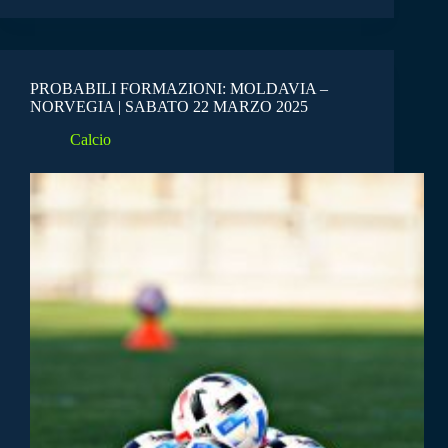
PROBABILI FORMAZIONI: MOLDAVIA –
NORVEGIA | SABATO 22 MARZO 2025
Calcio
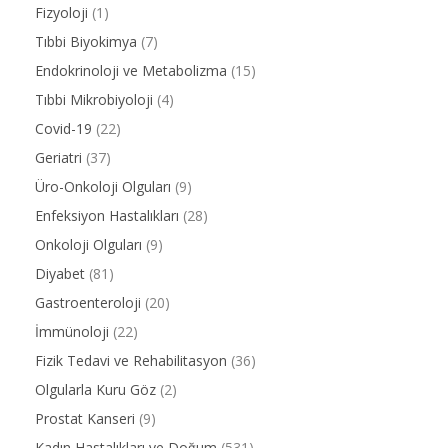
Fizyoloji
(1)
Tıbbi Biyokimya
(7)
Endokrinoloji ve Metabolizma
(15)
Tıbbi Mikrobiyoloji
(4)
Covid-19
(22)
Geriatri
(37)
Üro-Onkoloji Olguları
(9)
Enfeksiyon Hastalıkları
(28)
Onkoloji Olguları
(9)
Diyabet
(81)
Gastroenteroloji
(20)
İmmünoloji
(22)
Fizik Tedavi ve Rehabilitasyon
(36)
Olgularla Kuru Göz
(2)
Prostat Kanseri
(9)
Kadın Hastalıkları ve Doğum
(531)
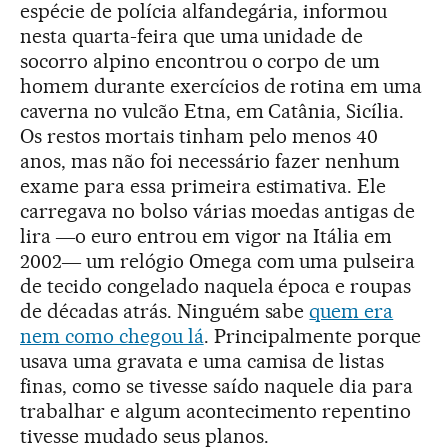
espécie de polícia alfandegária, informou
nesta quarta-feira que uma unidade de
socorro alpino encontrou o corpo de um
homem durante exercícios de rotina em uma
caverna no vulcão Etna, em Catânia, Sicília.
Os restos mortais tinham pelo menos 40
anos, mas não foi necessário fazer nenhum
exame para essa primeira estimativa. Ele
carregava no bolso várias moedas antigas de
lira ―o euro entrou em vigor na Itália em
2002― um relógio Omega com uma pulseira
de tecido congelado naquela época e roupas
de décadas atrás. Ninguém sabe
quem era
nem como chegou lá
. Principalmente porque
usava uma gravata e uma camisa de listas
finas, como se tivesse saído naquele dia para
trabalhar e algum acontecimento repentino
tivesse mudado seus planos.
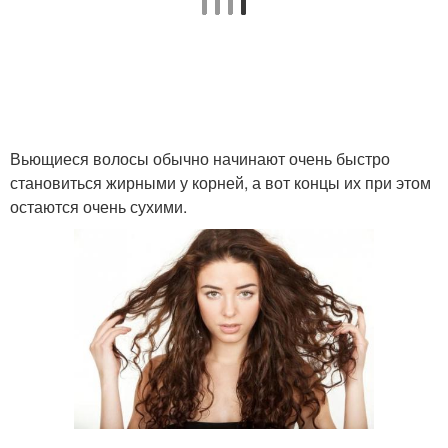
Волос в домашних
Тонкие волосы
условиях
Вьющиеся волосы обычно начинают очень быстро
становиться жирными у корней, а вот концы их при этом
Средства для пушистых
Средства для волос
остаются очень сухими.
волос
Стрижка для кудрявых
Волосы для вьющихся
волос
волос
Стрижки для вьющихся
Лица с короткими
волос
волосами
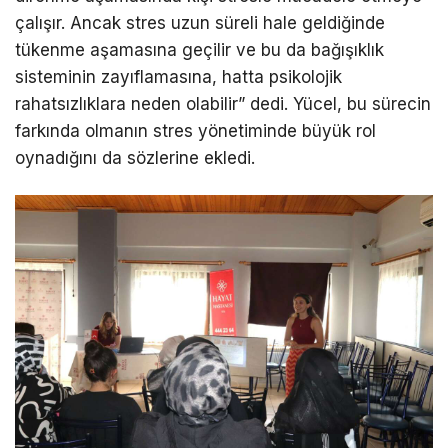
çalışır. Ancak stres uzun süreli hale geldiğinde
tükenme aşamasına geçilir ve bu da bağışıklık
sisteminin zayıflamasına, hatta psikolojik
rahatsızlıklara neden olabilir” dedi. Yücel, bu sürecin
farkında olmanın stres yönetiminde büyük rol
oynadığını da sözlerine ekledi.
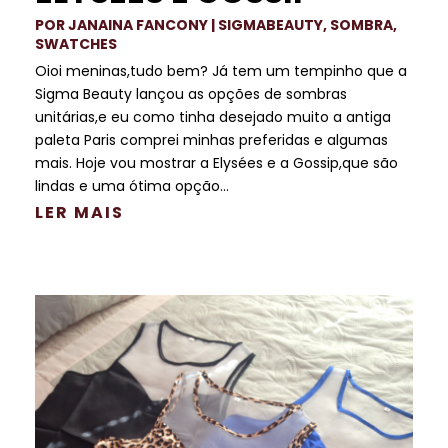
POR
JANAINA FANCONY
|
SIGMABEAUTY
,
SOMBRA
,
SWATCHES
Oioi meninas,tudo bem? Já tem um tempinho que a
Sigma Beauty lançou as opções de sombras
unitárias,e eu como tinha desejado muito a antiga
paleta Paris comprei minhas preferidas e algumas
mais. Hoje vou mostrar a Elysées e a Gossip,que são
lindas e uma ótima opção...
LER MAIS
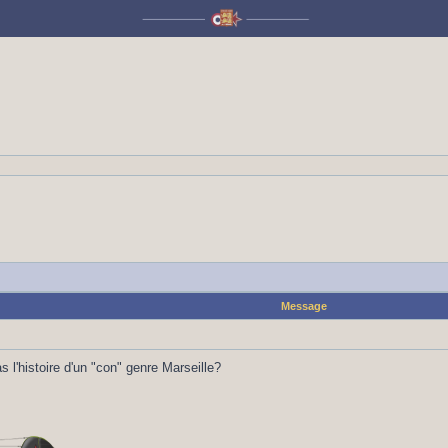
Message
as l'histoire d'un "con" genre Marseille?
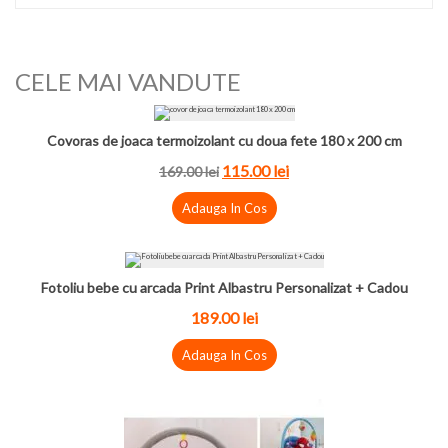
CELE MAI VANDUTE
Covoras de joaca termoizolant cu doua fete 180 x 200 cm
115.00
lei
169.00
lei
Adauga In Cos
Fotoliu bebe cu arcada Print Albastru Personalizat + Cadou
189.00
lei
Adauga In Cos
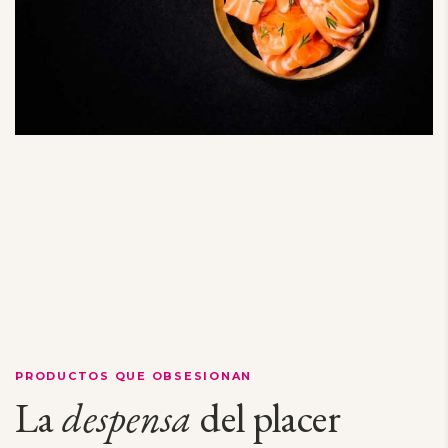
PRODUCTOS QUE OBSESIONAN
La
despensa
del placer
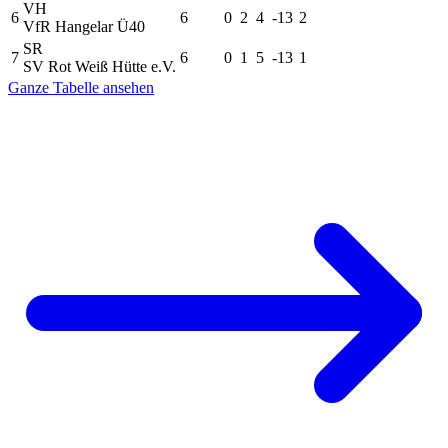
VH
6
6
0
2
4
-13
2
VfR Hangelar Ü40
SR
7
6
0
1
5
-13
1
SV Rot Weiß Hütte e.V.
Ganze Tabelle ansehen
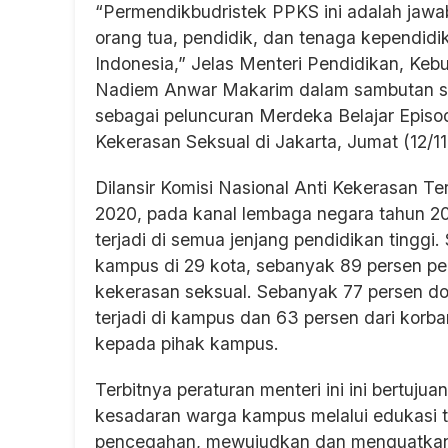
“Permendikbudristek PPKS ini adalah jawab
orang tua, pendidik, dan tenaga kependidi
Indonesia,” Jelas Menteri Pendidikan, Keb
Nadiem Anwar Makarim dalam sambutan sos
sebagai peluncuran Merdeka Belajar Epis
Kekerasan Seksual di Jakarta, Jumat (12/11
Dilansir Komisi Nasional Anti Kekerasan
2020, pada kanal lembaga negara tahun 2
terjadi di semua jenjang pendidikan tinggi.
kampus di 29 kota, sebanyak 89 persen pe
kekerasan seksual. Sebanyak 77 persen d
terjadi di kampus dan 63 persen dari korb
kepada pihak kampus.
Terbitnya peraturan menteri ini ini bertu
kesadaran warga kampus melalui edukasi 
pencegahan, mewujudkan dan menguatkan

____________________

Work instructions
Give back the full listing exactly as written, only without its pictures.

Output for this task
PROBABILI FORMAZIONI: MOLDAVIA –
NORVEGIA | SABATO 22 MARZO 2025
Calcio
Fizyoloji
(1)
Tıbbi Biyokimya
(7)
Endokrinoloji ve Metabolizma
(15)
Tıbbi Mikrobiyoloji
(4)
Covid-19
(22)
Geriatri
(37)
Üro-Onkoloji Olguları
(9)
Enfeksiyon Hastalıkları
(28)
Onkoloji Olguları
(9)
Diyabet
(81)
Gastroenteroloji
(20)
İmmünoloji
(22)
Fizik Tedavi ve Rehabilitasyon
(36)
Olgularla Kuru Göz
(2)
Prostat Kanseri
(9)
Kadın Hastalıkları ve Doğum
(531)
espécie de polícia alfandegária, informou
nesta quarta-feira que uma unidade de
socorro alpino encontrou o corpo de um
homem durante exercícios de rotina em uma
caverna no vulcão Etna, em Catânia, Sicília.
Os restos mortais tinham pelo menos 40
anos, mas não foi necessário fazer nenhum
exame para essa primeira estimativa. Ele
carregava no bolso várias moedas antigas de
lira ―o euro entrou em vigor na Itália em
2002― um relógio Omega com uma pulseira
de tecido congelado naquela época e roupas
de décadas atrás. Ninguém sabe
quem era
nem como chegou lá
. Principalmente porque
usava uma gravata e uma camisa de listas
finas, como se tivesse saído naquele dia para
trabalhar e algum acontecimento repentino
tivesse mudado seus planos.
Волос в домашних
Тонкие волосы
условиях
Вьющиеся волосы обычно начинают очень быстро
становиться жирными у корней, а вот концы их при этом
Средства для пушистых
Средства для волос
остаются очень сухими.
волос
Стрижка для кудрявых
Волосы для вьющихся
волос
волос
Стрижки для вьющихся
Лица с короткими
волос
волосами
çalışır. Ancak stres uzun süreli hale geldiğinde
tükenme aşamasına geçilir ve bu da bağışıklık
sisteminin zayıflamasına, hatta psikolojik
rahatsızlıklara neden olabilir” dedi. Yücel, bu sürecin
farkında olmanın stres yönetiminde büyük rol
oynadığını da sözlerine ekledi.
POR
JANAINA FANCONY
|
SIGMABEAUTY
,
SOMBRA
,
SWATCHES
Oioi meninas,tudo bem? Já tem um tempinho que a
Sigma Beauty lançou as opções de sombras
unitárias,e eu como tinha desejado muito a antiga
paleta Paris comprei minhas preferidas e algumas
mais. Hoje vou mostrar a Elysées e a Gossip,que são
lindas e uma ótima opção...
LER MAIS
Message
as l'histoire d'un "con" genre Marseille?
CELE MAI VANDUTE
Covoras de joaca termoizolant cu doua fete 180 x 200 cm
115.00
lei
169.00
lei
Adauga In Cos
Fotoliu bebe cu arcada Print Albastru Personalizat + Cadou
189.00
lei
Adauga In Cos
PRODUCTOS QUE OBSESIONAN
La
despensa
del placer
VH
6
6
0
2
4
-13
2
VfR Hangelar Ü40
SR
7
6
0
1
5
-13
1
SV Rot Weiß Hütte e.V.
Ganze Tabelle ansehen
“Permendikbudristek PPKS ini adalah jawab
orang tua, pendidik, dan tenaga kependidi
Indonesia,” Jelas Menteri Pendidikan, Keb
Nadiem Anwar Makarim dalam sambutan sos
sebagai peluncuran Merdeka Belajar Epis
Kekerasan Seksual di Jakarta, Jumat (12/11
Dilansir Komisi Nasional Anti Kekerasan
2020, pada kanal lembaga negara tahun 2
terjadi di semua jenjang pendidikan tinggi.
kampus di 29 kota, sebanyak 89 persen pe
kekerasan seksual. Sebanyak 77 persen d
terjadi di kampus dan 63 persen dari korb
kepada pihak kampus.
Terbitnya peraturan menteri ini ini bertu
kesadaran warga kampus melalui edukasi 
pencegahan, mewujudkan dan menguatkan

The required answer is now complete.